You are viewing a plain text version of this content. The canonical link for it is here.
Posted to user@flink.apache.org by Aeden Jameson <ae...@gmail.com> on 2021/03/18 16:40:55 UTC
Understanding Max Parallelism
I'm trying to get my head around the impact of setting max parallelism.
* Does max parallelism primarily serve as a reservation for future
increases to parallelism? The reservation being the ability to restore
from checkpoints and savepoints after increases to parallelism.

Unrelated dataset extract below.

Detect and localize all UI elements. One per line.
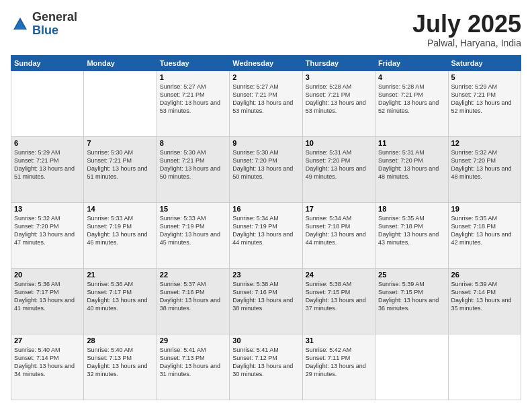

* Does it serve as a runtime suggestion for how many instances of an
operator the job could spin up? Or is it just a reservation like I
asked above?
* It also appears to impact the distribution of key groups among
subtasks from what I've read and seen from testing. Is that
understanding correct?
* What are the other important implications?
Thank you,
Aeden
Re: Understanding Max Parallelism
Posted by Dawid Wysakowicz <dw...@apache.org>.
Hi Aeden,
The maxParallelism option defines the number of key groups that will be
created within the keyed state and thus define the maximum parallelism
that a Flink keyed job can scale up to as each key group must be
atomically assigned to a single task. You can read more on how the
rescaling works in this blogpost[1].
Following up on your other questions it is mainly a reservation as of
now, but it will definitely be a cap in case of a reactive/auto scaling
because of the above.
Best,
Dawid
[1] https://flink.apache.org/features/2017/07/04/flink-rescalable-state.html
On 18/03/2021 17:40, Aeden Jameson wrote:
> I'm trying to get my head around the impact of setting max parallelism.
>
> * Does max parallelism primarily serve as a reservation for future
> increases to parallelism? The reservation being the ability to restore
> from checkpoints and savepoints after increases to parallelism.
>
> * Does it serve as a runtime suggestion for how many instances of an
> operator the job could spin up? Or is it just a reservation like I
> asked above?
>
> * It also appears to impact the distribution of key groups among
> subtasks from what I've read and seen from testing. Is that
> understanding correct?
>
> * What are the other important implications?
>
>
> Thank you,
> Aeden